Figure 2: SCARLET outperforms existing methods for phylogeny inference on simulated single-cell data.

Figure 2:

(Left) Mutation matrix error, (Center) Pairwise ancestral relationship error, and (Right) Runtime for each method. SCARLET was run either knowing (‘True CN Tree’) or not knowing (‘Optimal CN Tree’) the true copy number tree.

We evaluated the effect of the input copy number tree on SCARLET’s accuracy by running SCARLET in two modes: when the true copy-number tree is either known (‘SCARLET True CN Tree’) or unknown (‘SCARLET Optimal CN Tree’). In this latter case, we enumerated all copy-number trees, ran SCARLET once for each copy-number tree, and output the solution with the highest likelihood. In both cases, we provided SCARLET with the true copy-number profiles of each cell and the true set ℒ of supported losses. SCARLET exhibited comparable performance when running with or without knowledge of the copy-number tree (Fig. 2(A)–(B)). Notably, in 46/50 simulated instances, the maximum likelihood solution obtained when running SCARLET with unknown copy-number tree was identical to the solution found when providing the true copy-number tree. Clearly, running SCARLET with all possible copy-number trees (16 copy-number trees in this simulation) increases the runtime (Fig. 2(C)), but the runtime remains reasonable when the number of copy-number profiles is small, which is the case for many real datasets (see below).

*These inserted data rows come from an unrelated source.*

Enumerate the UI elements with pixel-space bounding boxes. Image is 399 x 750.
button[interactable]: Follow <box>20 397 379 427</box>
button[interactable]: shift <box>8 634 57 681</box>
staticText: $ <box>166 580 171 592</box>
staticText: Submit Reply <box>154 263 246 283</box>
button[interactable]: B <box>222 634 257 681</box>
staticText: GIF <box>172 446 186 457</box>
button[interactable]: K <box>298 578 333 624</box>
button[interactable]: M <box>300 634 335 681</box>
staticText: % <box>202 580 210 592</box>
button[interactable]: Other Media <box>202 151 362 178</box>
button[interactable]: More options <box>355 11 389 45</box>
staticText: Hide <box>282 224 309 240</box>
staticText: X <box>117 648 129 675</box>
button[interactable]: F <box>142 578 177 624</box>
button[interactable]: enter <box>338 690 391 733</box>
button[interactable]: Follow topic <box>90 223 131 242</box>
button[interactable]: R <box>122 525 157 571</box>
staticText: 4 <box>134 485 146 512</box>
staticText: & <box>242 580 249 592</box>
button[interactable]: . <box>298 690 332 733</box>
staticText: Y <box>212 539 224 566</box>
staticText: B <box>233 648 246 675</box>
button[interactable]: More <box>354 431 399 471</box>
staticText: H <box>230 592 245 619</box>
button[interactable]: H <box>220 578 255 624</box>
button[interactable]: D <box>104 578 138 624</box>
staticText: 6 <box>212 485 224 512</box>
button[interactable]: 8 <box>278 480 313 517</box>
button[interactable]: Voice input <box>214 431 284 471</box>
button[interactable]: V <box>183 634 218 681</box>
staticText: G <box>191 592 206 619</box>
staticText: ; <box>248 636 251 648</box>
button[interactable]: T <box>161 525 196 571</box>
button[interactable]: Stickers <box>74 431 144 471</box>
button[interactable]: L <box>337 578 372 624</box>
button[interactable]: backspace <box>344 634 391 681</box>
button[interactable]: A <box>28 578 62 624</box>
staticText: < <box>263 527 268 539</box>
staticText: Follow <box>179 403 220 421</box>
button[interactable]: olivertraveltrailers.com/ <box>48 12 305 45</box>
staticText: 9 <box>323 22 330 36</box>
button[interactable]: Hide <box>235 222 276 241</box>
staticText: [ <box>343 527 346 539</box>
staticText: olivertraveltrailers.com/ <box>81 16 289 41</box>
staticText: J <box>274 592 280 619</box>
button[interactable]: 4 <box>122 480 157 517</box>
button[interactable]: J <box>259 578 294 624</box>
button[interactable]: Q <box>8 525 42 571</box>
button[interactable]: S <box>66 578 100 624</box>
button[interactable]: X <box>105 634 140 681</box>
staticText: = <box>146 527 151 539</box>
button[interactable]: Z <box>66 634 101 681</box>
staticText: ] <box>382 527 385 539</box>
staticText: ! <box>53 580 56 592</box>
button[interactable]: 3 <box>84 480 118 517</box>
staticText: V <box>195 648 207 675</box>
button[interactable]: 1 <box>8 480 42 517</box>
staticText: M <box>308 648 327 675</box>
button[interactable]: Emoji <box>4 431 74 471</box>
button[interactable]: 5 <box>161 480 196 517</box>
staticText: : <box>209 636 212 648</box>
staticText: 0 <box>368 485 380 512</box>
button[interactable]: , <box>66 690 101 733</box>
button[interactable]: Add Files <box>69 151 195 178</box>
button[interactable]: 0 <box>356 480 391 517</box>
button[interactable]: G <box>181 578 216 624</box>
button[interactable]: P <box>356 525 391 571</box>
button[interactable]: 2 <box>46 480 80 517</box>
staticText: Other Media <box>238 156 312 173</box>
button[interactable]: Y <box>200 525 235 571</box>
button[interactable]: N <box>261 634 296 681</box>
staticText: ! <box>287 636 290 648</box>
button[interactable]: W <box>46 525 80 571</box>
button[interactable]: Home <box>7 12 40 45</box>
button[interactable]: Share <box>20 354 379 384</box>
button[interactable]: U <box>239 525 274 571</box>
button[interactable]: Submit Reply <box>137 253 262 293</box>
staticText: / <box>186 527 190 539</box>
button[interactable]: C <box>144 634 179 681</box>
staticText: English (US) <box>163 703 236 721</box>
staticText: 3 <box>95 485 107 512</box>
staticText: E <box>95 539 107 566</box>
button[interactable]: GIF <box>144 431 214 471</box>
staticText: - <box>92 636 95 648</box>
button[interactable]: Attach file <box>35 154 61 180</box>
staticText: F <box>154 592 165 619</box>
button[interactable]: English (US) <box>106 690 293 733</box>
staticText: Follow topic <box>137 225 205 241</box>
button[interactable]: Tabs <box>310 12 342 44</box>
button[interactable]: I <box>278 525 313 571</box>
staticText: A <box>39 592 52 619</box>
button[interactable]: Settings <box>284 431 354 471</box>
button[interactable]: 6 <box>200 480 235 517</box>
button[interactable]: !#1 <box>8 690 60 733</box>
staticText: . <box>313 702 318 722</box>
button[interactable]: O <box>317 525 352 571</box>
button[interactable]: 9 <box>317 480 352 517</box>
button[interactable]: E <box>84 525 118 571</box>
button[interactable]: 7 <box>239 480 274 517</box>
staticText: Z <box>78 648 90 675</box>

We further tested SCARLET to evaluate scalability to datasets for larger numbers of mutations (up to m = 100) and larger number of copy-number profiles (up to k = 10) (Fig. 3(AB)). SCARLET has no loss of accuracy for larger datasets and in some cases has better accuracy on larger datasets. The runtime of SCARLET increases with m, and increases moderately with k, but remains reasonable (with all simulated instances taking < 3 minutes to run). In addition, we tested how errors in inferring the correct number of copy-number profiles affected the accuracy of SCARLET (Fig. 3(C)). In particular, we tested two types of errors. In ‘merge’ errors, two sets of cells with distinct copy-number profiles are merged together into one. In ‘split’ errors, one set of cells is split and inferred to have two distinct copy-number profiles. With either type of error, SCARLET outperforms other algorithms, with ‘split’ errors leading to a larger reduction in performance than ‘merge’ errors.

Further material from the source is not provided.